RA: Probably, “Spills From The Hour Glass” It just depicts for me this apocalyptic course we as man kind are heading into. The turmoil created to an infestation through greed and survival of the fittest. I am disgusted by the mind of human kind.

b-uncut: Describe the one you hate the most-why?

RA: I don’t hate, I don’t know how to hate. I made an Easter, “boiled egg” for my daughters school competition using wires and bolts so it looked like one of the little, “Cadbury’s instant potato mash” aliens from the advert. She left it in her room and it fell over and smashed, and all these maggots spilled out. Well I must have jumped on every one of those little suckers…….eh? But I never hated them.

b-uncut: What did it take to make it to where you are now?

RA: Three eggs and a bag of flour, ha, ha! A lot of long hours and persistence, constantly believing in myself and keeping my work real. Whether this upset others or not. As long as I stayed true to myself and my art I knew I could do no wrong. I don’t work for commercial gain. For money I paint football stars and pets, GRRRR! This allows me to fund my realist art. The things I want to do. This art is my mind and sanity.

b-uncut: Who has helped you along the way?

RA: Nobody, I have and never will ask for help. Everything I do comes from what was installed from the womb. I live in my own little bubble. I have never had a lesson in my life. It just seems to have always been there waiting to come out. Now it just flows endlessly.

b-uncut: What are your methods? Your inspirations?

RA: The scope of my world I suppose. If I see something that hurts on T.V. Or hear of some injustice then I paint and write about it. As I said, I try to keep everything as real and as close to the bone as possible. I also do this with fun things. I am not all doom and gloom, rather to the contrary, I am a very happy go lucky person.

b-uncut: If I ask you to describe your art, would it be redundant to describe yourself?

RA: My art is me, my mind and pain, my laughter and love, my illness of thought
I constantly strive in endless hours to keep it that way.

The b-quick interview

b-uncut: The swear word you like the most?

RA: Politician

b-uncut: The flaws a man/woman should have to seduce you?

RA: I love a woman that can’t cook, or pretends she can’t so I can show off my culinary skills. ha, ha!

b-uncut: Your parents’ advice you shouldn’t have followed?

RA: Well my mum always said, “It is not the coughing your coughing, but the coffin your carried off in” So I started smoking.

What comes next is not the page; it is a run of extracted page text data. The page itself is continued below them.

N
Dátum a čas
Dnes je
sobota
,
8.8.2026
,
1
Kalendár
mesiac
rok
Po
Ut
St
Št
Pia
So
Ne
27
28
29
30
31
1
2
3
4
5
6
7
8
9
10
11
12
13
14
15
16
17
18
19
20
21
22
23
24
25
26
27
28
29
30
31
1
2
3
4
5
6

Another one was, “If you fall out that tree and break your legs, don’t come running to me?” Yip, that was my mum.

b-uncut: The talent you wouldn’t want to have?

RA: That’s a hard one? I suppose knitting, I hate that bloody endless clicking sound like a metronome on high speed.

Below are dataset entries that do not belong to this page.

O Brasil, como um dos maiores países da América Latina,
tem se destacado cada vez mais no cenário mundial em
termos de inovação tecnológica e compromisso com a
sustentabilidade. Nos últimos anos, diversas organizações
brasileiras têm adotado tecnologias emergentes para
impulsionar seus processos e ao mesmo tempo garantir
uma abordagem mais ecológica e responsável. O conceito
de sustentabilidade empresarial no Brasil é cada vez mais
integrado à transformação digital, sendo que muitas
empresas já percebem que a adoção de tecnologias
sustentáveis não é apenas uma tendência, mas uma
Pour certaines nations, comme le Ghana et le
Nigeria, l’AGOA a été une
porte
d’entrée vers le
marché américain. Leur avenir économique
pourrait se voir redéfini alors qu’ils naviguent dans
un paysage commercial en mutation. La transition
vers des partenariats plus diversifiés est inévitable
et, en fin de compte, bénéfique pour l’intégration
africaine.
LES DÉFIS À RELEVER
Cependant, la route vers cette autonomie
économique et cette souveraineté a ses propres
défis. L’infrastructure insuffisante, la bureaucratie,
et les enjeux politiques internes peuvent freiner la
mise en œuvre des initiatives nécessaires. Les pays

b-uncut: The person you’d like to be hated by?

RA: Dr David Starkey, He wrote terrible things about Scotland. So I wrote a poem about him once and he hates me for it. I love him hating me, the little English four eyed, bum buffing wimp. But I don’t hate him, ha, ha! I am falling of my seat in laughter here.

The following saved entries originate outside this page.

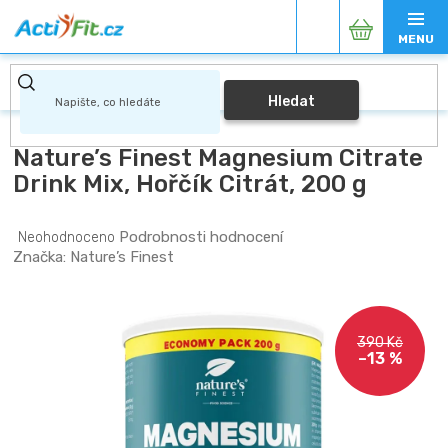
Přejít
Nákupní
na
obsah
košík
Hledat
Nature’s Finest Magnesium Citrate
Drink Mix, Hořčík Citrát, 200 g
Průměrné
Podrobnosti hodnocení
Neohodnoceno
hodnocení
Značka:
Nature’s Finest
produktu
je
0,0
z
390 Kč
5
–13 %
hvězdiček.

b-uncut: The question I should never ask you?

RA: Will you do another interview? Ha, ha! “kidding”

When was the last time you changed your underwear? Because I wont tell you. I will tell you however that I am not hungry as I ate a plate of corn flakes three Wednesdays ago. Am I evading the question here?

The b-where interview

b-uncut: Where do you see yourself in…

5 seconds?

RA: Sitting here staring into empty matter

5 minutes?

RA: Making a coffee

5 days?

RA: Sitting here writing, or in my bubble painting.

5 months?

RA: Florida to see my girl

5 centuries?

RA: Sitting in heaven as a wise old man with my girl at my side,
looking at statues built in Dr David Starkey’s name, I can send some pigeons down.

The Should Would Could Interview:

b-uncut: Do we know you?

RA: You should , we had sex, was it that bad?

b-uncut: Should we know you?

RA: Not if your pregnant, ha, ha!
You should know me through the truth I try to write

b-uncut: Will we know you?

Yes as I am going nowhere. Watch this space?